I have two desktop machines (GTX 260 & 9500 GT) to work with CUDA under Linux (numerical simulations), but very often i need to work on the way, so i’ve decided to buy a netbook - one of new machines with ION. HP mini 311, particularly. So, the questions is: does CUDA on ION/ION LE works smooth under Linux (OpenSUSE 11.x)?
Yes, it does work.

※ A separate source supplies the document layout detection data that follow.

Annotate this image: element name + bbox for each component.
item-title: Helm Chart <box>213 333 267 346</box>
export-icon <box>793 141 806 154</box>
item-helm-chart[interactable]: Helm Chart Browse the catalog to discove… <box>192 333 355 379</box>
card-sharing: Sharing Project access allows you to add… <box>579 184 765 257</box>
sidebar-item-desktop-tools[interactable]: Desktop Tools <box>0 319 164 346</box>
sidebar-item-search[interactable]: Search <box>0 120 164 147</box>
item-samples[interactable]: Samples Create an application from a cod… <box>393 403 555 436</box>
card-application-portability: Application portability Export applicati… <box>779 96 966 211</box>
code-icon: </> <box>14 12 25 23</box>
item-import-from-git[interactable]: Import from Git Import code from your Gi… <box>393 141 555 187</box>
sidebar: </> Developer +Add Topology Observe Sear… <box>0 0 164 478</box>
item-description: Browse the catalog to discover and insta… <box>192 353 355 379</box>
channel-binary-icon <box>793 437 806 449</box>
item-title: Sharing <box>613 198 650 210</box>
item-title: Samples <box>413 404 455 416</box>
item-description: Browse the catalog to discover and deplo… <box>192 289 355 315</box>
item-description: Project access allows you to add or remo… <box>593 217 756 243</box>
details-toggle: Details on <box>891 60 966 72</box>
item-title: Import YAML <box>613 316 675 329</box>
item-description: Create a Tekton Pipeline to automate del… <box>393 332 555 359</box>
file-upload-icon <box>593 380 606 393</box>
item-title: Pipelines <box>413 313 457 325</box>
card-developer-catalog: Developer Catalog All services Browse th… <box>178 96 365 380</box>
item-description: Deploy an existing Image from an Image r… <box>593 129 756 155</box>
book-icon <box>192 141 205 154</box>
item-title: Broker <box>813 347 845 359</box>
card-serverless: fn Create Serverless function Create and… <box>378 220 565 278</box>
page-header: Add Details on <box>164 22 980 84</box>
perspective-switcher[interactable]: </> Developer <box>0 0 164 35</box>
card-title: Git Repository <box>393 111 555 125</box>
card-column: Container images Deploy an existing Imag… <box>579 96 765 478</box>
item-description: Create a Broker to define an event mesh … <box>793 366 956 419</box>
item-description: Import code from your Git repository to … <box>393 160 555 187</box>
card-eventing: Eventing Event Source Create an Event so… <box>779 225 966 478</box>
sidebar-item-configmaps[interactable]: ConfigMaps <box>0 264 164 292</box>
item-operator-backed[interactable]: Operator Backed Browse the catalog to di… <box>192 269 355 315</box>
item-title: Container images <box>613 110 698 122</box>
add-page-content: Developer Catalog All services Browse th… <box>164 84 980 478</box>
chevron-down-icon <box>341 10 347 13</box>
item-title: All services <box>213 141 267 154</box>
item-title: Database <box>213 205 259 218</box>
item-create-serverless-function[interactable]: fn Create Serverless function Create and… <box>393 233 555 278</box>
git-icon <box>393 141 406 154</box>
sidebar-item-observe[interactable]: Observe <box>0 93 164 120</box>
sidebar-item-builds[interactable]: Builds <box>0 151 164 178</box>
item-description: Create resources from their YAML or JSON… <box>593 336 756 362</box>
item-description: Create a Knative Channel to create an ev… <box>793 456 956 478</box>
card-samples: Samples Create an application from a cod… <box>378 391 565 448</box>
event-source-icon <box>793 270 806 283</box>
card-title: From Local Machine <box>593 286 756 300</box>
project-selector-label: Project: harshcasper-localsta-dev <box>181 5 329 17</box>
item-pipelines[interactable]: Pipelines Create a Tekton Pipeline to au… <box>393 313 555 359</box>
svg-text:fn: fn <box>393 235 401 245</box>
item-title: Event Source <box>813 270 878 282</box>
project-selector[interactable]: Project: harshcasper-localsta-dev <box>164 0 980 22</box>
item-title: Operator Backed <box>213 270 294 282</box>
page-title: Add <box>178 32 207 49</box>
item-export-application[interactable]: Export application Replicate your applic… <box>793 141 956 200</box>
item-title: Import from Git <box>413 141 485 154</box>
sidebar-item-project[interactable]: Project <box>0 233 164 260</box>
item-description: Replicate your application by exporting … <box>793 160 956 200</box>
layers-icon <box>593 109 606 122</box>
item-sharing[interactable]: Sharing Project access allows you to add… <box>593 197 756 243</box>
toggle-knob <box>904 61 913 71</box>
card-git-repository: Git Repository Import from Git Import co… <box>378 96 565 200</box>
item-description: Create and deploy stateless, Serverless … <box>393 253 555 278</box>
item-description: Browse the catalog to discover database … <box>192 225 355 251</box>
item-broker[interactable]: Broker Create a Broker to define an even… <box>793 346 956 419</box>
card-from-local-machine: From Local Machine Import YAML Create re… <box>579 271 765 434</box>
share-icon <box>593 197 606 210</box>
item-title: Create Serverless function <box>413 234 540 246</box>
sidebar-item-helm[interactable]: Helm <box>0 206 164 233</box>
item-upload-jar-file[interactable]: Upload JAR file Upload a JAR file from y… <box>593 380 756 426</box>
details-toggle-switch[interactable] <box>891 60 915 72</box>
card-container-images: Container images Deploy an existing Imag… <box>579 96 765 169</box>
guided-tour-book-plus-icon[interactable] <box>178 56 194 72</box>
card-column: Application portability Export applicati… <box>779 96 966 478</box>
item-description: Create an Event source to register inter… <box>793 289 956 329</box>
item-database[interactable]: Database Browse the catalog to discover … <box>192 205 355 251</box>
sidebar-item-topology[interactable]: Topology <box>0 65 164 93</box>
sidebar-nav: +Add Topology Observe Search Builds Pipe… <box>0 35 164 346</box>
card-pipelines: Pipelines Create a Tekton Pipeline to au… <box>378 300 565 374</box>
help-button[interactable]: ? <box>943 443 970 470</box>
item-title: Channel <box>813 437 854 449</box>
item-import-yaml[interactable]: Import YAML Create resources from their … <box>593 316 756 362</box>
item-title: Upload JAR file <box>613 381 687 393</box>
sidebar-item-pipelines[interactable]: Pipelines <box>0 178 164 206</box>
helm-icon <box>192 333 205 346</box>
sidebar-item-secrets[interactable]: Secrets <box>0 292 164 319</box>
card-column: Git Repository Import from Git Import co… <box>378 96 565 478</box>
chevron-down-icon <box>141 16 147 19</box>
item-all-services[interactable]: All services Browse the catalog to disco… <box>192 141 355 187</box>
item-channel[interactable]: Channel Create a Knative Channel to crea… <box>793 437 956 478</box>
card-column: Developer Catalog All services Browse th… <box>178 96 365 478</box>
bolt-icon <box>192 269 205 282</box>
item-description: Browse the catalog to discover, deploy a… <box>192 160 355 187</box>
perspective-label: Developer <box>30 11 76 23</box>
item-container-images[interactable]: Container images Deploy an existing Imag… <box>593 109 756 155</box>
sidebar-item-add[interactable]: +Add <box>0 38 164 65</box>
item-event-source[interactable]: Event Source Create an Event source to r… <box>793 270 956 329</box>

Here is the SDK deviceQuery output for the Geforce 8200, the ION precursor for AMD boards, on a CentOS 5.4 GPU compute node:
[root@bdgpu-n01 ~]# /usr/local/cuda_sdk/C/bin/linux/release/deviceQuery
CUDA Device Query (Runtime API) version (CUDART static linking)

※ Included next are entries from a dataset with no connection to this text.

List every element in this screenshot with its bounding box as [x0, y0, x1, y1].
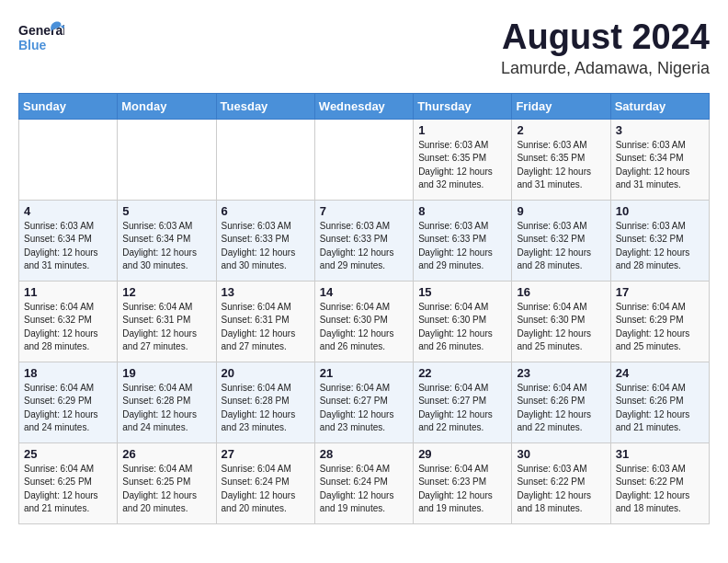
calendar-day-cell: 8Sunrise: 6:03 AM Sunset: 6:33 PM Daylig…	[414, 200, 512, 281]
day-info: Sunrise: 6:04 AM Sunset: 6:28 PM Dayligh…	[222, 382, 310, 435]
day-of-week-header: Sunday	[19, 93, 118, 119]
day-info: Sunrise: 6:04 AM Sunset: 6:27 PM Dayligh…	[418, 382, 506, 435]
day-info: Sunrise: 6:04 AM Sunset: 6:27 PM Dayligh…	[320, 382, 408, 435]
day-info: Sunrise: 6:03 AM Sunset: 6:34 PM Dayligh…	[24, 220, 112, 273]
day-info: Sunrise: 6:03 AM Sunset: 6:33 PM Dayligh…	[222, 220, 310, 273]
day-info: Sunrise: 6:03 AM Sunset: 6:22 PM Dayligh…	[616, 463, 704, 516]
day-info: Sunrise: 6:04 AM Sunset: 6:28 PM Dayligh…	[122, 382, 210, 435]
calendar-day-cell: 10Sunrise: 6:03 AM Sunset: 6:32 PM Dayli…	[610, 200, 709, 281]
day-info: Sunrise: 6:04 AM Sunset: 6:32 PM Dayligh…	[24, 301, 112, 354]
day-of-week-header: Thursday	[414, 93, 512, 119]
day-of-week-header: Wednesday	[314, 93, 413, 119]
day-number: 9	[517, 204, 605, 218]
day-info: Sunrise: 6:04 AM Sunset: 6:30 PM Dayligh…	[517, 301, 605, 354]
day-info: Sunrise: 6:04 AM Sunset: 6:30 PM Dayligh…	[418, 301, 506, 354]
day-number: 27	[222, 447, 310, 461]
day-number: 8	[418, 204, 506, 218]
logo-icon: General Blue	[18, 18, 64, 55]
day-number: 1	[418, 123, 506, 137]
calendar-day-cell	[216, 119, 314, 200]
day-info: Sunrise: 6:03 AM Sunset: 6:33 PM Dayligh…	[320, 220, 408, 273]
logo: General Blue	[18, 18, 64, 55]
day-number: 31	[616, 447, 704, 461]
day-info: Sunrise: 6:03 AM Sunset: 6:32 PM Dayligh…	[517, 220, 605, 273]
day-info: Sunrise: 6:04 AM Sunset: 6:26 PM Dayligh…	[616, 382, 704, 435]
calendar-day-cell: 28Sunrise: 6:04 AM Sunset: 6:24 PM Dayli…	[314, 442, 413, 523]
calendar-day-cell: 2Sunrise: 6:03 AM Sunset: 6:35 PM Daylig…	[512, 119, 610, 200]
calendar-day-cell: 15Sunrise: 6:04 AM Sunset: 6:30 PM Dayli…	[414, 281, 512, 362]
day-info: Sunrise: 6:03 AM Sunset: 6:35 PM Dayligh…	[418, 139, 506, 192]
calendar-day-cell: 6Sunrise: 6:03 AM Sunset: 6:33 PM Daylig…	[216, 200, 314, 281]
day-number: 16	[517, 285, 605, 299]
day-number: 29	[418, 447, 506, 461]
day-of-week-header: Tuesday	[216, 93, 314, 119]
month-year-title: August 2024	[501, 18, 710, 57]
calendar-day-cell: 31Sunrise: 6:03 AM Sunset: 6:22 PM Dayli…	[610, 442, 709, 523]
day-info: Sunrise: 6:03 AM Sunset: 6:32 PM Dayligh…	[616, 220, 704, 273]
calendar-day-cell: 11Sunrise: 6:04 AM Sunset: 6:32 PM Dayli…	[19, 281, 118, 362]
day-of-week-header: Monday	[118, 93, 216, 119]
calendar-day-cell: 22Sunrise: 6:04 AM Sunset: 6:27 PM Dayli…	[414, 362, 512, 442]
day-info: Sunrise: 6:03 AM Sunset: 6:34 PM Dayligh…	[616, 139, 704, 192]
day-number: 19	[122, 366, 210, 380]
day-of-week-header: Saturday	[610, 93, 709, 119]
page-header: General Blue August 2024 Lamurde, Adamaw…	[18, 18, 710, 78]
day-number: 4	[24, 204, 112, 218]
calendar-week-row: 25Sunrise: 6:04 AM Sunset: 6:25 PM Dayli…	[19, 442, 710, 523]
day-number: 7	[320, 204, 408, 218]
calendar-day-cell: 5Sunrise: 6:03 AM Sunset: 6:34 PM Daylig…	[118, 200, 216, 281]
calendar-week-row: 4Sunrise: 6:03 AM Sunset: 6:34 PM Daylig…	[19, 200, 710, 281]
day-info: Sunrise: 6:04 AM Sunset: 6:25 PM Dayligh…	[122, 463, 210, 516]
day-info: Sunrise: 6:04 AM Sunset: 6:31 PM Dayligh…	[222, 301, 310, 354]
svg-text:Blue: Blue	[18, 38, 47, 52]
calendar-day-cell	[118, 119, 216, 200]
day-number: 28	[320, 447, 408, 461]
title-area: August 2024 Lamurde, Adamawa, Nigeria	[501, 18, 710, 78]
day-info: Sunrise: 6:03 AM Sunset: 6:34 PM Dayligh…	[122, 220, 210, 273]
calendar-day-cell: 29Sunrise: 6:04 AM Sunset: 6:23 PM Dayli…	[414, 442, 512, 523]
day-info: Sunrise: 6:04 AM Sunset: 6:25 PM Dayligh…	[24, 463, 112, 516]
day-number: 23	[517, 366, 605, 380]
day-info: Sunrise: 6:04 AM Sunset: 6:30 PM Dayligh…	[320, 301, 408, 354]
day-number: 14	[320, 285, 408, 299]
calendar-week-row: 11Sunrise: 6:04 AM Sunset: 6:32 PM Dayli…	[19, 281, 710, 362]
day-info: Sunrise: 6:04 AM Sunset: 6:26 PM Dayligh…	[517, 382, 605, 435]
day-info: Sunrise: 6:04 AM Sunset: 6:24 PM Dayligh…	[222, 463, 310, 516]
calendar-day-cell: 23Sunrise: 6:04 AM Sunset: 6:26 PM Dayli…	[512, 362, 610, 442]
calendar-day-cell: 21Sunrise: 6:04 AM Sunset: 6:27 PM Dayli…	[314, 362, 413, 442]
calendar-day-cell: 13Sunrise: 6:04 AM Sunset: 6:31 PM Dayli…	[216, 281, 314, 362]
day-number: 22	[418, 366, 506, 380]
day-number: 25	[24, 447, 112, 461]
calendar-day-cell	[314, 119, 413, 200]
day-number: 21	[320, 366, 408, 380]
day-info: Sunrise: 6:04 AM Sunset: 6:31 PM Dayligh…	[122, 301, 210, 354]
day-info: Sunrise: 6:03 AM Sunset: 6:35 PM Dayligh…	[517, 139, 605, 192]
day-number: 26	[122, 447, 210, 461]
day-number: 17	[616, 285, 704, 299]
day-number: 24	[616, 366, 704, 380]
day-number: 13	[222, 285, 310, 299]
calendar-day-cell: 24Sunrise: 6:04 AM Sunset: 6:26 PM Dayli…	[610, 362, 709, 442]
calendar-day-cell: 27Sunrise: 6:04 AM Sunset: 6:24 PM Dayli…	[216, 442, 314, 523]
day-info: Sunrise: 6:04 AM Sunset: 6:24 PM Dayligh…	[320, 463, 408, 516]
calendar-day-cell: 30Sunrise: 6:03 AM Sunset: 6:22 PM Dayli…	[512, 442, 610, 523]
days-of-week-row: SundayMondayTuesdayWednesdayThursdayFrid…	[19, 93, 710, 119]
calendar-day-cell: 4Sunrise: 6:03 AM Sunset: 6:34 PM Daylig…	[19, 200, 118, 281]
day-number: 5	[122, 204, 210, 218]
calendar-day-cell: 20Sunrise: 6:04 AM Sunset: 6:28 PM Dayli…	[216, 362, 314, 442]
calendar-day-cell: 14Sunrise: 6:04 AM Sunset: 6:30 PM Dayli…	[314, 281, 413, 362]
calendar-table: SundayMondayTuesdayWednesdayThursdayFrid…	[18, 93, 710, 524]
calendar-body: 1Sunrise: 6:03 AM Sunset: 6:35 PM Daylig…	[19, 119, 710, 523]
calendar-week-row: 1Sunrise: 6:03 AM Sunset: 6:35 PM Daylig…	[19, 119, 710, 200]
day-info: Sunrise: 6:03 AM Sunset: 6:33 PM Dayligh…	[418, 220, 506, 273]
calendar-day-cell: 25Sunrise: 6:04 AM Sunset: 6:25 PM Dayli…	[19, 442, 118, 523]
calendar-day-cell: 19Sunrise: 6:04 AM Sunset: 6:28 PM Dayli…	[118, 362, 216, 442]
day-number: 20	[222, 366, 310, 380]
day-number: 3	[616, 123, 704, 137]
day-number: 30	[517, 447, 605, 461]
calendar-day-cell	[19, 119, 118, 200]
calendar-day-cell: 3Sunrise: 6:03 AM Sunset: 6:34 PM Daylig…	[610, 119, 709, 200]
day-number: 6	[222, 204, 310, 218]
calendar-week-row: 18Sunrise: 6:04 AM Sunset: 6:29 PM Dayli…	[19, 362, 710, 442]
day-info: Sunrise: 6:04 AM Sunset: 6:29 PM Dayligh…	[24, 382, 112, 435]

There are 2 devices supporting CUDA
Device 0: "GeForce GTX 275"
CUDA Driver Version: 2.30
CUDA Runtime Version: 2.30
CUDA Capability Major revision number: 1
CUDA Capability Minor revision number: 3
Total amount of global memory: 939261952 bytes
Number of multiprocessors: 30
Number of cores: 240
Total amount of constant memory: 65536 bytes
Total amount of shared memory per block: 16384 bytes
Total number of registers available per block: 16384
Warp size: 32
Maximum number of threads per block: 512
Maximum sizes of each dimension of a block: 512 x 512 x 64
Maximum sizes of each dimension of a grid: 65535 x 65535 x 1
Maximum memory pitch: 262144 bytes
Texture alignment: 256 bytes
Clock rate: 1.48 GHz
Concurrent copy and execution: Yes
Run time limit on kernels: No
Integrated: No
Support host page-locked memory mapping: Yes
Compute mode: Default (multiple host threads can use this device simultaneously)
Device 1: "GeForce 8200"
CUDA Driver Version: 2.30
CUDA Runtime Version: 2.30
CUDA Capability Major revision number: 1
CUDA Capability Minor revision number: 1
Total amount of global memory: 265617408 bytes
Number of multiprocessors: 1
Number of cores: 8
Total amount of constant memory: 65536 bytes
Total amount of shared memory per block: 16384 bytes
Total number of registers available per block: 8192
Warp size: 32
Maximum number of threads per block: 512
Maximum sizes of each dimension of a block: 512 x 512 x 64
Maximum sizes of each dimension of a grid: 65535 x 65535 x 1
Maximum memory pitch: 262144 bytes
Texture alignment: 256 bytes
Clock rate: 1.20 GHz
Concurrent copy and execution: No
Run time limit on kernels: No
Integrated: Yes
Support host page-locked memory mapping: Yes
Compute mode: Default (multiple host threads can use this device simultaneously)
Test PASSED
Press ENTER to exit...
By default, CUDA apps pick the GTX 275.
And here are the SDK nbody -benchmark numbers (a whopping 11.543 GFLOP/s !):
[root@bdgpu-n01 ~]# /usr/local/cuda_sdk/C/bin/linux/release/nbody -benchmark --device=1
Run "nbody -benchmark [-n=<numBodies>]" to measure perfomance.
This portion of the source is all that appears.